J'allais avec lenteur et tête baissée: je ne cherchais plus: je m'engourdissais dans mon abattement profond. En mettant le pied sur le boulevard j'eus un choc qui me redressa et un tressaillement soudain. Le frère d'Annette était assis à la dernière table du café qui fait le coin, et s'amusait à finir une découpure, en buvant un verre d'eau glacée.

Il fumait en même temps une cigarette qu'il déposait fréquemment sur la table pour donner plus de soin à son œuvre.

Je n'avais pas pensé encore au frère d'Annette. Sa vue me fit reculer. J'eus envie de fuir.

Je ne l'avais jamais vu que d'un peu loin et dans l'ombre, car, à l'heure où Annette sortait du théâtre, tout était fermé du côté du boulevard et dans les rues du quartier de la Roquette. Il avait la tête nue; la lumière tombait d'aplomb sur son front, où rayonnait une sérénité d'enfant, mêlée à je ne sais quoi de robuste et de grave. Il était plus âgé que moi de deux ou trois mois. Sa ressemblance avec sa sœur était d'autant plus frappante qu'on détaillait mieux les traits de son visage.

Je compris que je ne pouvais rester immobile à le regarder, et je continuai mon chemin. Je ne sais pas trop si j'avais une idée, du moins était-elle très vague: je n'aurais pas pu la traduire par des paroles.
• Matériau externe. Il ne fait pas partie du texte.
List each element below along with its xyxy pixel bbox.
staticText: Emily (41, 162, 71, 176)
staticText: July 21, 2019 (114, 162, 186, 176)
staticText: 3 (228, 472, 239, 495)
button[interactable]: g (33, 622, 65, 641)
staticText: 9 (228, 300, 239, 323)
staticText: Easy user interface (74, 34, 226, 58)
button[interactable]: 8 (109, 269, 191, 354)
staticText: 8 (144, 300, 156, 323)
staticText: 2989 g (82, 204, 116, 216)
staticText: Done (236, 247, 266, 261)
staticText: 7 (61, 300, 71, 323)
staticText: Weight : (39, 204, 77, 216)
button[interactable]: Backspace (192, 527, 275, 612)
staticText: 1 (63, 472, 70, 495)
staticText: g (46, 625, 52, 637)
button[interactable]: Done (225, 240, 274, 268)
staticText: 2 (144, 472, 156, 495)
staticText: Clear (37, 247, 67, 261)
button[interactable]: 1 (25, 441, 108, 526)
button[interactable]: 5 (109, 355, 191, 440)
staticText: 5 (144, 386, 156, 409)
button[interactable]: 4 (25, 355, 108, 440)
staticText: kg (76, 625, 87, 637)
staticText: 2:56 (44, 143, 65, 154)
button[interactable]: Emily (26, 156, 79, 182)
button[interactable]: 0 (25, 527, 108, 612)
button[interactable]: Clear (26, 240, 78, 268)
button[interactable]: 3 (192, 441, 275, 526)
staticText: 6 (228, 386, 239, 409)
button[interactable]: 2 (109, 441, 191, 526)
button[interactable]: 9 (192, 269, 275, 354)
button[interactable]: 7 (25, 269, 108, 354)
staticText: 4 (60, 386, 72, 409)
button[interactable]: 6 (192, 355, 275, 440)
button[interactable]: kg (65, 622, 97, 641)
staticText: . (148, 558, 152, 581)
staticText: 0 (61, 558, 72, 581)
Je ne fumais pas et j'allai acheter un cigare, voilà ce qui témoignerait d'un plan confusément arrêté.

Ma tête était lourde et chaude; j'avais le cœur serré comme à l'heure des grandes épreuves. Je vins m'asseoir avec mon cigare à la table voisine de mon futur beau-frère, car je le nommais ainsi en moi-même et je l'aimais comme tel. Je demandai de l'eau glacée sans trop savoir pourquoi, et j'essayai de calmer la fièvre qui battait mon cerveau.

Il découpait une Léda. C'était, je dois le dire tout de suite, un artiste de premier ordre, aux prises avec une impossibilité. Vous avez tous rencontré de ces hommes, marqués pour la grande lutte et qui sont attardés, saisis corps à corps par la tentation d'une difficulté à vaincre ou d'une curiosité à satisfaire. Cette fantaisie se guinde souvent à la taille d'une vocation et tue l'avenir en son germe.

L'idée de découper un papier noir ne présentait rien à mon esprit et ne présentera rien au vôtre. L'art a des moyens tellement supérieurs à ce naïf procédé qu'un pareil choix dénote un vice de l'intelligence ou un défaut de rectitude dans le jugement. Il faut bien accepter cela, mais une lacune ou une défaillance ne sauraient détruire la faculté artistique, et, tout au fond de sa spécialité puérile, Philippe Laïs était un grand peintre.

Dieu sait qu'à cette heure je ne m'occupais point de son talent! Tout ce qu'il y avait en moi de volonté, d'invention, de réflexion et de sens, se concentrait en cette pensée; trouver un moyen de dire à mon voisin: «Bonsoir, monsieur. Comment vous portez-vous?»

C'était là l'œuf d'où mon bonheur devait naître.